With knowledge of the specific API provider, we can obtain all of the keys that match the API provider's regex and are in an API call context and then we can check them for validity using an internal database or an API endpoint.
For example, suppose a company (HalCorp) provides an API for users to read and write to their account. By making our own HalCorp account, we discover that API keys are in the form
# Python import halapi api = halapi.API() api.authenticate_by_key('REDACTED') # REST API with curl curl -X POST -H "HALCorp-Key: REDACTED" https://api.halcorp.biz/userinfo
Armed with this information, we can compose our own GitHub dorks for HalCorp API responses:
# Python "authenticate_by_key" "halapi" language:python # REST API "HALCorp-Key"
echo "HALCorp-Key" | git-hound --dig-files --dig-commits --many-results --regex-file halcorp-api-keys.txt --results-only > api_tokens.txt
Now that we have a file containing potential API tokens, and we can check these against a database for validity (do not do this if you don't have written permission from the API provider).
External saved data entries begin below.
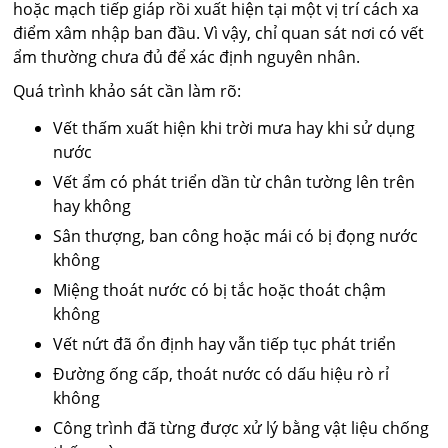
hoặc mạch tiếp giáp rồi xuất hiện tại một vị trí cách xa
điểm xâm nhập ban đầu. Vì vậy, chỉ quan sát nơi có vết
ẩm thường chưa đủ để xác định nguyên nhân.
Quá trình khảo sát cần làm rõ:
Vết thấm xuất hiện khi trời mưa hay khi sử dụng
nước
Vết ẩm có phát triển dần từ chân tường lên trên
hay không
Sân thượng, ban công hoặc mái có bị đọng nước
không
Miệng thoát nước có bị tắc hoặc thoát chậm
không
Vết nứt đã ổn định hay vẫn tiếp tục phát triển
Đường ống cấp, thoát nước có dấu hiệu rò rỉ
không
Công trình đã từng được xử lý bằng vật liệu chống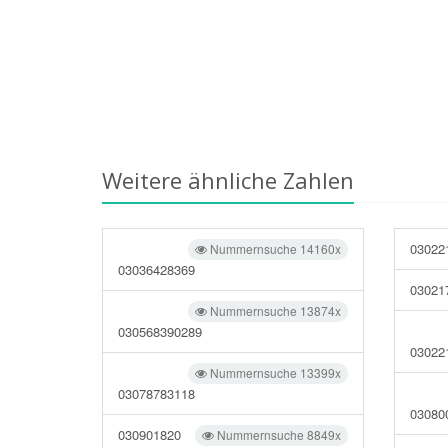
Weitere ähnliche Zahlen
03022
Nummernsuche 14160x
03036428369
03021
Nummernsuche 13874x
030568390289
03022
Nummernsuche 13399x
03078783118
03080
030901820
Nummernsuche 8849x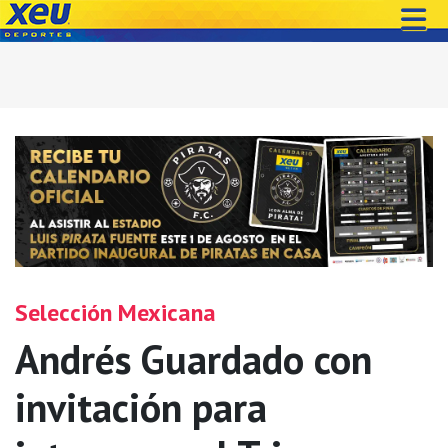
Selección Mexicana
Andrés Guardado con
invitación para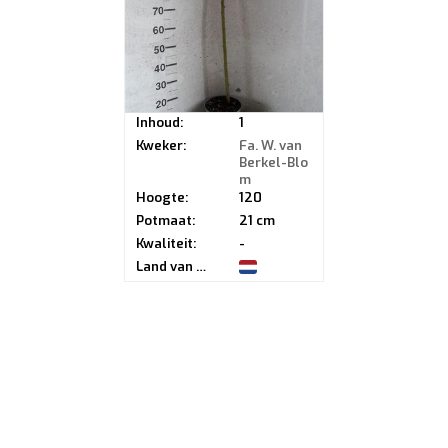
Inhoud:
1
Kweker:
Fa. W. van
Berkel-Blo
m
Hoogte:
120
Potmaat:
21 cm
Kwaliteit:
-
Land van herkomst: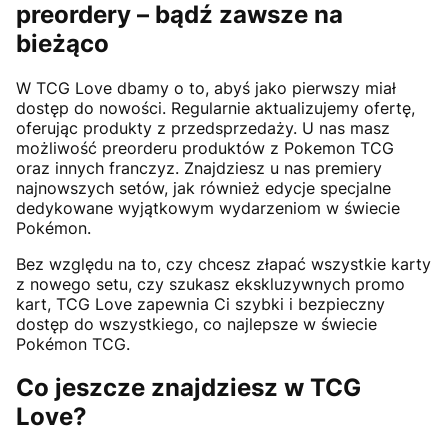
preordery – bądź zawsze na
bieżąco
W TCG Love dbamy o to, abyś jako pierwszy miał
dostęp do nowości. Regularnie aktualizujemy ofertę,
oferując produkty z przedsprzedaży. U nas masz
możliwość preorderu produktów z Pokemon TCG
oraz innych franczyz. Znajdziesz u nas premiery
najnowszych setów, jak również edycje specjalne
dedykowane wyjątkowym wydarzeniom w świecie
Pokémon.
Bez względu na to, czy chcesz złapać wszystkie karty
z nowego setu, czy szukasz ekskluzywnych promo
kart, TCG Love zapewnia Ci szybki i bezpieczny
dostęp do wszystkiego, co najlepsze w świecie
Pokémon TCG.
Co jeszcze znajdziesz w TCG
Love?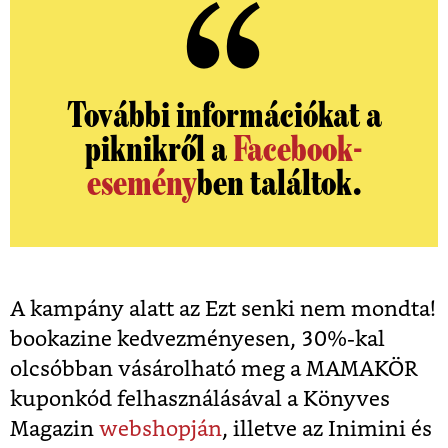
További információkat a
piknikről a
Facebook-
esemény
ben találtok.
A kampány alatt az Ezt senki nem mondta!
bookazine kedvezményesen, 30%-kal
olcsóbban vásárolható meg a MAMAKÖR
kuponkód felhasználásával a Könyves
Magazin
webshopján
, illetve az Inimini és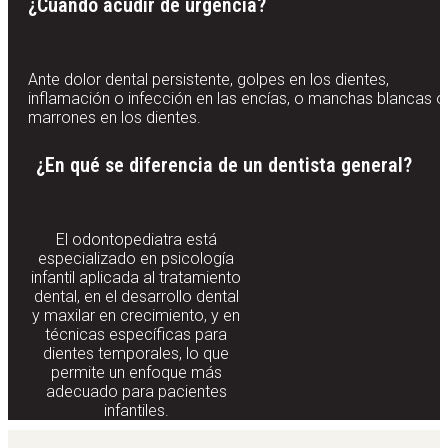
¿Cuándo acudir de urgencia?
Ante dolor dental persistente, golpes en los dientes,
inflamación o infección en las encías, o manchas blancas o
marrones en los dientes.
¿En qué se diferencia de un dentista general?
El odontopediatra está
especializado en psicología
infantil aplicada al tratamiento
dental, en el desarrollo dental
y maxilar en crecimiento, y en
técnicas específicas para
dientes temporales, lo que
permite un enfoque más
adecuado para pacientes
infantiles.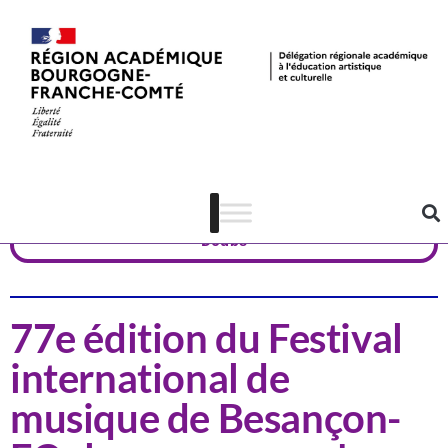
Actualités
Musique
Doubs
77e édition du Festival
international de
musique de Besançon-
In the case of HalCorp, we can write a bash script that reads from stdin, checks the
api.halcorp.biz/userinfo endpoint, and outputs the response.
cat api_tokens.txt | bash checktoken.bash
Although awareness of secret exposure on GitHub has increased, more and more sensitive data are published each day.
Amazon Web Services have begun notifying users if their API keys are posted online. GitHub has added security features that scan public repositories for common keys. These solutions are merely bandaids, however. To limit secret leaks from source code, we must update API frameworks and DevOps methodologies to prevent API keys from being stored in Git/SVN repositories entirely. Software like Vault safely stores production keys and some API providers, like Google Cloud Platform, have updated their libraries to force API keys to be stored in a file by default.
Fully eradicating exposure of sensitive information is a more difficult problem: how can customer information be fully detected? What if it's in a Word, Excel, or compiled file? More research must be conducted in this field to study the extent of the problem and its solution.